### MATERIAL SHOWN
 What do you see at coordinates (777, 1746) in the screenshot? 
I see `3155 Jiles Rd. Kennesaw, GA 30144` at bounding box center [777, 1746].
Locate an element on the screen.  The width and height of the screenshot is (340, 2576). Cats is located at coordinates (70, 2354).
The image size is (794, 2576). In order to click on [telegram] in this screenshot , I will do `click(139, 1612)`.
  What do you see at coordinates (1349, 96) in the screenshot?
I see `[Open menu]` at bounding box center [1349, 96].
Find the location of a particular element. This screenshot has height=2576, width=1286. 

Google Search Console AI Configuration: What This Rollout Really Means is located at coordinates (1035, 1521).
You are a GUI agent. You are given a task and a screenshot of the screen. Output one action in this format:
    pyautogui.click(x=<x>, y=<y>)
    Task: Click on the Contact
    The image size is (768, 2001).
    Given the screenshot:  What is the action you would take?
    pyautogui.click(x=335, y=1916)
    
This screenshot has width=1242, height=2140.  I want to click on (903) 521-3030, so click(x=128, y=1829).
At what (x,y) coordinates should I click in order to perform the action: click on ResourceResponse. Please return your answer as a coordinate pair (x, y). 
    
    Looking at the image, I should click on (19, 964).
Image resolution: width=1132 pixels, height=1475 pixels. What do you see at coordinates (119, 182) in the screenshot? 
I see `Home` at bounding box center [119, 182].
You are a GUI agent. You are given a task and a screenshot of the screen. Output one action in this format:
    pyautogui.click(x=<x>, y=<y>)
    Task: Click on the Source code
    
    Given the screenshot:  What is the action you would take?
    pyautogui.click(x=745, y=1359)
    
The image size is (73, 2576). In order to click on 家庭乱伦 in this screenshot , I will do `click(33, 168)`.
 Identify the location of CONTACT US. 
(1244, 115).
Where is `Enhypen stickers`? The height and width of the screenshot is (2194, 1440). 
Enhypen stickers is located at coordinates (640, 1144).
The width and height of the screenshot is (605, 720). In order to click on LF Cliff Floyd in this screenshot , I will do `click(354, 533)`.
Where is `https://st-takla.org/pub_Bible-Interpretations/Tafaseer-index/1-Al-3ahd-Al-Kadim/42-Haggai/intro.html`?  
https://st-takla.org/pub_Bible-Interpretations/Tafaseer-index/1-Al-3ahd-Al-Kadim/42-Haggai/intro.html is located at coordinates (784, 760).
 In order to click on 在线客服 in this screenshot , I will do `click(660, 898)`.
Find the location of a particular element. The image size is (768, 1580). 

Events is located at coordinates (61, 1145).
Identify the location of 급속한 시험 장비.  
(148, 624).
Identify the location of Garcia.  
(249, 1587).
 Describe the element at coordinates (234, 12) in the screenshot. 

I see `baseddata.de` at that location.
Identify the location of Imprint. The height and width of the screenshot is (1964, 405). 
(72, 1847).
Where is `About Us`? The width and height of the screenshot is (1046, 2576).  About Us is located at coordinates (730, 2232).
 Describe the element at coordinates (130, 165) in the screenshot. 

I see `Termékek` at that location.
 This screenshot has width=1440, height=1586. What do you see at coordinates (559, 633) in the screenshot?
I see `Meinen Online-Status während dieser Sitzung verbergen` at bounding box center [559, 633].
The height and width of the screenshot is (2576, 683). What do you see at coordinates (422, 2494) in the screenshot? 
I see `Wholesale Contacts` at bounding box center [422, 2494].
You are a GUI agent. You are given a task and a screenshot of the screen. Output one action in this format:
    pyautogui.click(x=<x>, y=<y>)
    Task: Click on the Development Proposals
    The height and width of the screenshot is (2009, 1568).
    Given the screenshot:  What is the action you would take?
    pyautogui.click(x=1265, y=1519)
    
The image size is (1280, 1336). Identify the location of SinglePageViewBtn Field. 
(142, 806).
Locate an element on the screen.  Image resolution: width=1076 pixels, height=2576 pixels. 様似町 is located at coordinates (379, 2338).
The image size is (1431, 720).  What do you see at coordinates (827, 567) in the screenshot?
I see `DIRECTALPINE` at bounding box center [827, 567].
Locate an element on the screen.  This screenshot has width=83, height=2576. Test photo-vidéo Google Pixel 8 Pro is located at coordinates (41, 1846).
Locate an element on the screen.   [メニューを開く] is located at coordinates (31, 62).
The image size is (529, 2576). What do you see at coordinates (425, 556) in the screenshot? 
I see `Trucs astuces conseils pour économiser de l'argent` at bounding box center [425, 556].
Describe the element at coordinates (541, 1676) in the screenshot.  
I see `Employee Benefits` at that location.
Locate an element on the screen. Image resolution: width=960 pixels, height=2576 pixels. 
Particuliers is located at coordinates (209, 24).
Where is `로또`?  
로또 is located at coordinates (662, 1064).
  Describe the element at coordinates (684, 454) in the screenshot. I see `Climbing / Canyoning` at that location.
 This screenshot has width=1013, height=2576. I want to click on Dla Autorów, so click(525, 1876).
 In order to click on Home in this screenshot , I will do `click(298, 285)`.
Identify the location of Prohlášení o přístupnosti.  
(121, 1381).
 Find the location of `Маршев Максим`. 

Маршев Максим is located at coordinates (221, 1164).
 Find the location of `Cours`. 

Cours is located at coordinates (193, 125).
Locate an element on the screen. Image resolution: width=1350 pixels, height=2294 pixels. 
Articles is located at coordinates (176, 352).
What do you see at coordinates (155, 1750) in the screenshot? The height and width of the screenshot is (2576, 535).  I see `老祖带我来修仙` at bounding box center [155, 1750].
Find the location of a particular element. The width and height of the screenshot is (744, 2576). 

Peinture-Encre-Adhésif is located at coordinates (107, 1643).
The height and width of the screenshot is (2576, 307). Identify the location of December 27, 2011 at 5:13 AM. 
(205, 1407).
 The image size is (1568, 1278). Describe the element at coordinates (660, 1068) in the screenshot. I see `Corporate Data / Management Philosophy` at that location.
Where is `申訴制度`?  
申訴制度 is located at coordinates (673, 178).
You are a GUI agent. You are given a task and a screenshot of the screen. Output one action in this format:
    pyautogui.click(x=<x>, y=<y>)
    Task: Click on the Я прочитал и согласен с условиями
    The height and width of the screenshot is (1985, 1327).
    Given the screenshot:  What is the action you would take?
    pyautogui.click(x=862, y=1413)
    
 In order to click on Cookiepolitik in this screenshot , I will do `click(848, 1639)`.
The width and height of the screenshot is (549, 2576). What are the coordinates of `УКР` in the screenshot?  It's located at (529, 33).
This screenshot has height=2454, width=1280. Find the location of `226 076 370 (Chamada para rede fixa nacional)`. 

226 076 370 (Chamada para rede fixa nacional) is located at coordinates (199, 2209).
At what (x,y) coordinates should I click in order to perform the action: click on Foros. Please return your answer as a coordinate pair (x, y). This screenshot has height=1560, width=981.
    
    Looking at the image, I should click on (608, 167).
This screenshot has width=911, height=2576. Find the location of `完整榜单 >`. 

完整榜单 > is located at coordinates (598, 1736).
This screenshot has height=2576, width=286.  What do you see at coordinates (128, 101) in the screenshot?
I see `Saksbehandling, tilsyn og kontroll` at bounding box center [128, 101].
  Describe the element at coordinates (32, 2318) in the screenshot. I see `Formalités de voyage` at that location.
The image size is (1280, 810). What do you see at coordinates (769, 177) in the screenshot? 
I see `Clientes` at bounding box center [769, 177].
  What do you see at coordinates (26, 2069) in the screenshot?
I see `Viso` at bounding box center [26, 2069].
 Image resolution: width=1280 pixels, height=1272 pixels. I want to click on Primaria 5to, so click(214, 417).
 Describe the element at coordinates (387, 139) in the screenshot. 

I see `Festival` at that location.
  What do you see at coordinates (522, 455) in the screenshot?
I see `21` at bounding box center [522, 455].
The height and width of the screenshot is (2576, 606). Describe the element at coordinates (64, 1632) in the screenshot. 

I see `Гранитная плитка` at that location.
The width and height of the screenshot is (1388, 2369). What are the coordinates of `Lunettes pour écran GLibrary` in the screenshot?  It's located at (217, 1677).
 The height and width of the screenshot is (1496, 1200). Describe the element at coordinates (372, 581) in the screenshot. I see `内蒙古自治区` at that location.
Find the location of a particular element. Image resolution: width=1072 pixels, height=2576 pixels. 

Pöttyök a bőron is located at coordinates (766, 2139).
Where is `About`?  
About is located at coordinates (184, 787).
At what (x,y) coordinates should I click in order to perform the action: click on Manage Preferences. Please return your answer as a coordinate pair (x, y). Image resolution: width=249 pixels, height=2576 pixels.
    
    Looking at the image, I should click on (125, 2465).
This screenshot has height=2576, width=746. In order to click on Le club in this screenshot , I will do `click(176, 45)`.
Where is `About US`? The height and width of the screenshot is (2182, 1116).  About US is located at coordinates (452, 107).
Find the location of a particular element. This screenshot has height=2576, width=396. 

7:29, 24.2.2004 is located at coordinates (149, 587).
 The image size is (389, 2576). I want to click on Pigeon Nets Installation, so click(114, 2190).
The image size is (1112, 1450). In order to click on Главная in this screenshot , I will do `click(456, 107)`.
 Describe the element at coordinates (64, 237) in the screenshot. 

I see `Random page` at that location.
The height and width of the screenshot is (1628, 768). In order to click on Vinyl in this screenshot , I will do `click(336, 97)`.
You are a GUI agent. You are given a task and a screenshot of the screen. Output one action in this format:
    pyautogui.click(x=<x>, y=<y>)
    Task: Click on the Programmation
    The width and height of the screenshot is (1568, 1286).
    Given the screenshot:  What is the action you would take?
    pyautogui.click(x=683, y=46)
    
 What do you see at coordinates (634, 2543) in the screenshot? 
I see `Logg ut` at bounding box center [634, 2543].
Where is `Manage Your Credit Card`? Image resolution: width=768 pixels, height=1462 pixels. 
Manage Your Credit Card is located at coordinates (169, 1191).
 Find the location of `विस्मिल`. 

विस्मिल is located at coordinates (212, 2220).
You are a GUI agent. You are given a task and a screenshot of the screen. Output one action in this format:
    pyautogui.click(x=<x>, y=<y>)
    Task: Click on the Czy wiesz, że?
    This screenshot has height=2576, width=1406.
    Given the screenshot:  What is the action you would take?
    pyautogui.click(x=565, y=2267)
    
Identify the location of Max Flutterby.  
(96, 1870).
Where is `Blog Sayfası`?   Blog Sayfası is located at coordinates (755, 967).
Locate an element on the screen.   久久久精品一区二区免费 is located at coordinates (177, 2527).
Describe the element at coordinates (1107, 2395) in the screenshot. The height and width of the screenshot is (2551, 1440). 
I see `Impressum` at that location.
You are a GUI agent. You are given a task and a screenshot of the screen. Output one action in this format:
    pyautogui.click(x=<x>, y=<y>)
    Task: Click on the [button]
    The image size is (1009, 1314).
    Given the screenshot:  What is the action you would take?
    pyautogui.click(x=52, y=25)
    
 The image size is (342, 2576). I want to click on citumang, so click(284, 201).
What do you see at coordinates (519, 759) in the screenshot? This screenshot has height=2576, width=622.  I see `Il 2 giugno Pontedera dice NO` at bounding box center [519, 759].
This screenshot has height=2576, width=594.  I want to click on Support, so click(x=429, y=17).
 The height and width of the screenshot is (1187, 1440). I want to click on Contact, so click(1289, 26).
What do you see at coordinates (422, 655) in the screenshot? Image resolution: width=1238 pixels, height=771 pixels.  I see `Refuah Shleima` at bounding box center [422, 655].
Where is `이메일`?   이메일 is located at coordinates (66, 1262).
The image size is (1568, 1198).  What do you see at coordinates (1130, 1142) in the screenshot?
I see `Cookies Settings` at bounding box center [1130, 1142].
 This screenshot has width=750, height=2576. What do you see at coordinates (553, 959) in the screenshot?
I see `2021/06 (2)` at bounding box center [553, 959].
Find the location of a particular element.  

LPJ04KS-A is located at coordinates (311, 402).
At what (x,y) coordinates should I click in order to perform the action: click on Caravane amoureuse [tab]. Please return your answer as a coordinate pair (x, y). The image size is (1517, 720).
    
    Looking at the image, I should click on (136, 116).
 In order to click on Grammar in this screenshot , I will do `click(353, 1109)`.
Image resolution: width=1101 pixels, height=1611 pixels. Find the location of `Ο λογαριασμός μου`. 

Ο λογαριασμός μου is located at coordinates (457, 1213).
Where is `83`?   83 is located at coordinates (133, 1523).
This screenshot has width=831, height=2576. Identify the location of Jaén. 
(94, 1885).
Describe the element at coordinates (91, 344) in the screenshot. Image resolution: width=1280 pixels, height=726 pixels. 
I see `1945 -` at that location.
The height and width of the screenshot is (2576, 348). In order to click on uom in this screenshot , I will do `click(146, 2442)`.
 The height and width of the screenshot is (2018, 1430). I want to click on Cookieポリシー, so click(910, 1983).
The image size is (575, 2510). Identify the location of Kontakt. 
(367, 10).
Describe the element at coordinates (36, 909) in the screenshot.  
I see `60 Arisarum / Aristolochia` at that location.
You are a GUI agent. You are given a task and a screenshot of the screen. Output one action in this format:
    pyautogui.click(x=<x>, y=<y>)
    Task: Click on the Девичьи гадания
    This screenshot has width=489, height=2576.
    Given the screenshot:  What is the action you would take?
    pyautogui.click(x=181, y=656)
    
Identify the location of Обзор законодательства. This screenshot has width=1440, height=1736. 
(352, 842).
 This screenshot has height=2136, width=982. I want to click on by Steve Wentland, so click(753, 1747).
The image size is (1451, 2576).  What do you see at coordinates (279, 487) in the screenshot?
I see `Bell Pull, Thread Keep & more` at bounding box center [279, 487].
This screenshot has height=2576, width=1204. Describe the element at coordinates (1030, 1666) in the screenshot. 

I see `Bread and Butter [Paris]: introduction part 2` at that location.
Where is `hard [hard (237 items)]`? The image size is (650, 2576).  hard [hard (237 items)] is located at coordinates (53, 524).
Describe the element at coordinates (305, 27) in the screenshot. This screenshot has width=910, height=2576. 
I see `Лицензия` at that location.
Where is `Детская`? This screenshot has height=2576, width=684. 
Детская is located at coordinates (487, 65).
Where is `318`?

### WHAT THE EXERCISE ASKS
Please copy, without any change, the lines of the material from the first through the one containing "This screenshot has width=1242, height=2140.". Write nothing else.

### OUTPUT
 What do you see at coordinates (777, 1746) in the screenshot? 
I see `3155 Jiles Rd. Kennesaw, GA 30144` at bounding box center [777, 1746].
Locate an element on the screen.  The width and height of the screenshot is (340, 2576). Cats is located at coordinates (70, 2354).
The image size is (794, 2576). In order to click on [telegram] in this screenshot , I will do `click(139, 1612)`.
  What do you see at coordinates (1349, 96) in the screenshot?
I see `[Open menu]` at bounding box center [1349, 96].
Find the location of a particular element. This screenshot has height=2576, width=1286. 

Google Search Console AI Configuration: What This Rollout Really Means is located at coordinates (1035, 1521).
You are a GUI agent. You are given a task and a screenshot of the screen. Output one action in this format:
    pyautogui.click(x=<x>, y=<y>)
    Task: Click on the Contact
    The image size is (768, 2001).
    Given the screenshot:  What is the action you would take?
    pyautogui.click(x=335, y=1916)
    
This screenshot has width=1242, height=2140.  I want to click on (903) 521-3030, so click(x=128, y=1829).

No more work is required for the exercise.